One month into the partial shutdown of the largest safe space, it’s obvious that not only has the sky not fallen, but unsurprisingly, America is doing just fine without those 800,000 furloughed workers that even the government considers nonessential. Which elicits the question: What were they doing when they were on the job?
“Not much” is not necessarily the right answer. The 100,000 plus pages of the Federal Register and the tax code suggest that they’ve been spending a lot of time gumming up the works for and extracting money from the profitably competent many of them despise. The furlough may accomplish the first step of breaking America’s addiction to government: realizing that most of it is not only useless, but harmful. We’ll see if it leads to the next steps: getting rid of personnel, programs, agencies, and entire departments, and changing policy accordingly (we can dream). If things change in that direction, expect the denizens of what are no longer safe spaces to become increasingly vitriolic.
You can’t reach a point where dependents openly denigrate those who support them without the latter’s tacit or explicit consent. Parents who spoil their children and endure the brats’ abuse get what they deserve. Ayn Rand had it right. The people who make America go could bring it to a shuddering stop simply by stockpiling their resources and walking off their jobs for a month or two.
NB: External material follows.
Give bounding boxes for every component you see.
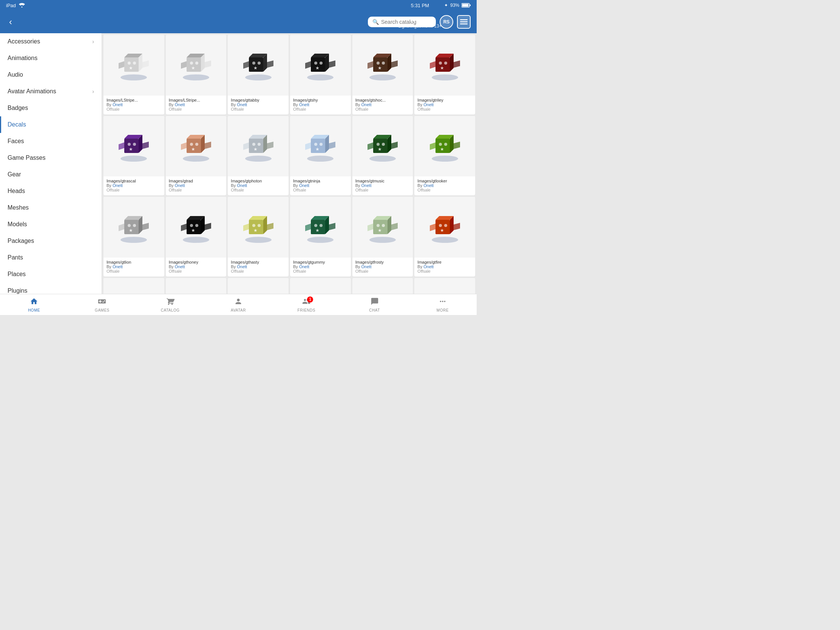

An added turn of the screw would be withdrawing their funds from the banking system (see “The Yellow Vests Get it Right,” SLL).
It’s time to stop funding the abusers, time to stop excusing them with “they mean well, but…”, time to reject their claims to moral superiority, time to stop building safe space sanctuaries, time to stop apologizing for profitable competence, and time to recognize its moral value and reclaim the right to its profits. If it takes a strike to hurl the brats into the maw of their own incompetence and upend the tyrannical cult, so be it. The biggest crime hasn’t been that of the brats and the cult, it’s been the failure of those who haven’t defended what’s rightfully theirs.